Semua terasa sakit, tapi ia tak bisa berbuat banyak.

Geraman buas Sehun bisa ia dengar dengan jelas, sedangkan gerakan pria itu di bawah sana benar-benar menggila –tak bisa dikendalikan. Secara bersamaan, Luhan merasakan sensasi nikmat luar biasa dan juga rasa sakit yang tak biasa.

Tanpa Luhan sadari, dengan tenaganya yang terkuras, nyaris habis tak tersisa, kakinya yang melingkari pinggang Sehun mulai mengendur. Tapi Sehun menahannya, membuat tubuh keras pria itu memenuhi pusat tubuhnya lebih dalam lagi. Sehun menghujamnya tanpa ampun, tanpa jeda, kuat dan statis seperti kuda.

Dan Luhan tak sanggup melakukan perlawanan apapun sekarang.

Tubuhnya melemas, bersamaan dengan gairah panas yang kembali menjalari perut, perlahan turun menyentuh pusat tubuhnya. Luhan bisa menyerah kapan saja karena Sehun terus mendorongnya hingga batas pengendaliannya yang teramat tipis –nyaris menggantung.

Dan satu dorongan keras dari Sehun –diiringi tarikan kuat dirambutnya– Luhan melepaskan semuanya. Meluncurkan gairah panas dan licinnya untuk membasahi tubuh Sehun dibawah sana. Bibirnya meleguh lemah, merasakan guncangan hebat yang baru saja melanda tubuhnya.

Tapi Sehun tidak berhenti bergerak –walaupun hanya satu detik, ia sama sekali tak berhenti. Pria itu tetap mendorongnya dengan kasar, menyentak hingga Luhan tak bisa merasakan tubuhnya sendiri. Semuanya terlalu menyakitkan, semua terlalu nikmat.

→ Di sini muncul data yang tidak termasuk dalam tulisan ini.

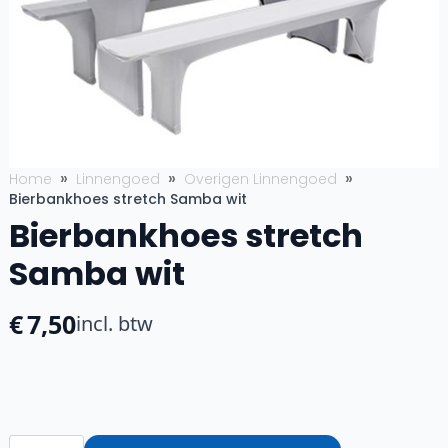
Home
Linnengoed
Overigen Linnengoed
Bierbankhoes stretch Samba wit
Bierbankhoes stretch
Samba wit
€
7,50
incl. btw
Bierbankhoes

Inilah yang Luhan benci dari dirinya sendiri, bagaimanapun ia menyangkal menikmati sentuhan Sehun di tubuhnya, Luhan tak bisa membohongi diri sendiri. Sentuhan iblis itu benar-benar membuatnya gila, membuatnya menginginkan lagi dan lagi.

Terhipnotis oleh pesona memuakkan Oh Sehun, Luhan selalu terjebak didalamnya.

Erangan kasar Luhan terdengar sangat memilukan, ia menghiraukan rasa nyeri karena tarikan kuat dirambutnya, atau rasa sakit dipangkal pahanya yang menyiksa, Luhan tak peduli lagi. Tubuhnya benar-benar lelah, begitu lemas, lemah.

Dan saat matanya terasa amat berat, dengan badan masih terhentak-hentak, kedua tangan terikat diudara, Luhan merasakan tubuhnya semakin ringan. Rasanya seperti melayang saat ia juga merasakan kepalanya pening, bersamaan dengan pelepasan gairahnya lagi.

Kemudian, menghilang.

.

.

Sinar matahari pagi yang hangat menyusup dari balik tirai-tirai tebal berwarna keemasan dalam ruangan sangat luas itu. Cahaya menyilaukan matahari pagi ini cukup bisa membuat Luhan tersadar dari tidur panjangnya yang dipenuhi mimpi buruk. Ia mengerang saat sedikit bergerak dan merasakan rasa sakit disekujur tubuh.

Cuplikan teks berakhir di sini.